Consider a system whose Hamiltonian is given by the matrix

$H=ϵ\begin{pmatrix}0&-i&0\\i&0&2i\\0&-2i&0\end{pmatrix}$

a) If we measure energy, which values we will obtain?

b) If the system starts in the state $(1/√3) \begin{pmatrix}1\\1\\1\end{pmatrix}$ what are the probabilities of getting various values of the energy?

c) Write down the ket vector describing time evolution of this state.
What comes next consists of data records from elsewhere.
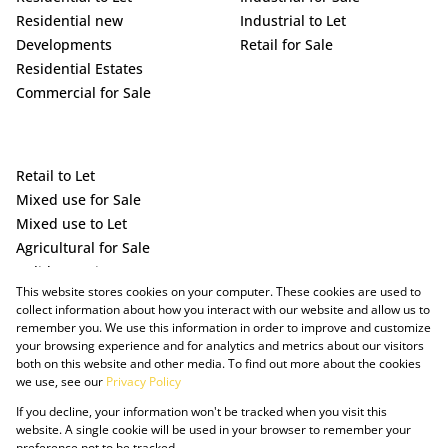
Residential new
Industrial to Let
Developments
Retail for Sale
Residential Estates
Commercial for Sale
Retail to Let
Mixed use for Sale
Mixed use to Let
Agricultural for Sale
Holiday Letting
This website stores cookies on your computer. These cookies are used to
Vacant Land
collect information about how you interact with our website and allow us to
remember you. We use this information in order to improve and customize
your browsing experience and for analytics and metrics about our visitors
both on this website and other media. To find out more about the cookies
we use, see our
Privacy Policy
If you decline, your information won't be tracked when you visit this
website. A single cookie will be used in your browser to remember your
preference not to be tracked.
d) if the result of measurement of the energy produced value $E=\sqrt{5}\epsilon_0$, and immediately afterward an observable presented by matrix $a*\begin{pmatrix}0&-i&0\\i&1&1\\0&1&0\end{pmatrix}$ is measured, what is the probability of getting value of this observable equal to zero?
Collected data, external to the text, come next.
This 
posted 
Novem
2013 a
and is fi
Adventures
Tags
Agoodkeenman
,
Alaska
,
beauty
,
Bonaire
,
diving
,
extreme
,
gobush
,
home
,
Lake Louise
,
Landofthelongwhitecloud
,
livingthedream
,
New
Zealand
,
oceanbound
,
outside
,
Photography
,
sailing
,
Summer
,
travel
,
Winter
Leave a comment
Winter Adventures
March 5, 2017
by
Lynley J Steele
$H=ϵ\begin{pmatrix}0&-i&0\\i&0&2i\\0&-2i&0\end{pmatrix}$  and the state $|ψ>=(1/√3) \begin{pmatrix}1\\1\\1\end{pmatrix}$

$H$ is hermitian because $H=(H^T )^*$  so that is has real eigenvalues.
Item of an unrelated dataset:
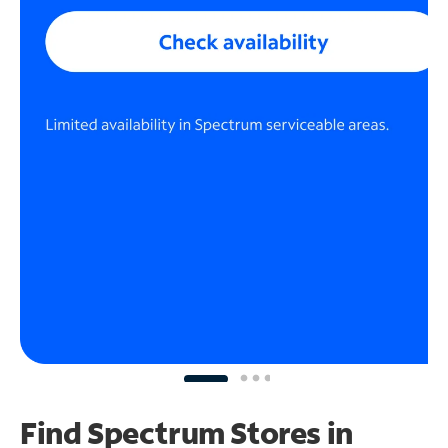
Find Spectrum Stores
in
Eigenvalues and eigenvectors of H are

$E_1=-√5ϵ$   ;       $E_2=√5ϵ$   ;       $E_3=0$
$|ϕ_1>=\sqrt{2/5}\begin{pmatrix}1/2\\-(i√5)/2\\1\end{pmatrix}$   ; $|ϕ_2>=\sqrt{2/5}\begin{pmatrix}1/2\\(i√5)/2\\1\end{pmatrix}$;  $|ϕ_3>=(1/√5)\begin{pmatrix}-2\\0\\1\end{pmatrix}$

a)

Possible energies that are measured are its eigenvalues : $±√5 ϵ$  and $0$

b)

To find the probabilities of different energies we need to write

$|ψ> =c_1|ϕ_1> +c_2|ϕ_2> +c_3|ϕ_3>$

So that

$c_1=<ϕ_1 |ψ>=(3+i√5)/√30$   ; $c_2=<ϕ_2 |ψ> =(3-i√5)/√30$   and $c_3=1/√15$

The probabilities of E1, E2 and E3 are just

$P_1=|c_1 |^2=14/30$;   $P_2=|c_2 |^2=14/30$;  $P_3=|c_3 |^2=1/15$   with $P_1+P_2+P_3=1$
c)

The ket vector for the time evolution is

$|ψ(t)>=c_1 | ϕ_1>\exp⁡(-(i E_1)/ℏt)+c_2 |ϕ_2>\exp⁡(-(i E_2)/ℏt)+c_3 | ϕ_3>\exp⁡(-(i E_3)/ℏt)$

d)

If we measure the energy $E_2=√5ϵ$ , after the measurement the system is left in the state $|ϕ_2>$.

The eigenvalues of

$A=a*\begin{pmatrix}0&-i&0\\i&1&1\\0&1&0\end{pmatrix}$

Are

$a_1=2$;  $a_2=-1$ and $a_3=0$

And the corresponding eigenvectors are

$|a_1>=(1/2)\begin{pmatrix}-i\\2\\1\end{pmatrix}$;   $|a_2>=(1/√3)\begin{pmatrix}-i\\-1\\1\end{pmatrix}$  and $|a_3>=(1/√2)\begin{pmatrix}i\\0\\1\end{pmatrix}$
The probability of getting value $a_3=0$ is just

$P_3’=|<a_3 | ϕ_2>|^2=\left |\frac{1}{√2}(-i ,0 ,1)*\sqrt{\frac{2}{5}}\begin{pmatrix}1/2\\(i√5)/2\\1\end{pmatrix} \right |^2=$

$=|(-i/√20)+(1/√5)|^2=|(2-i)/√20|^2=5/20=1/4$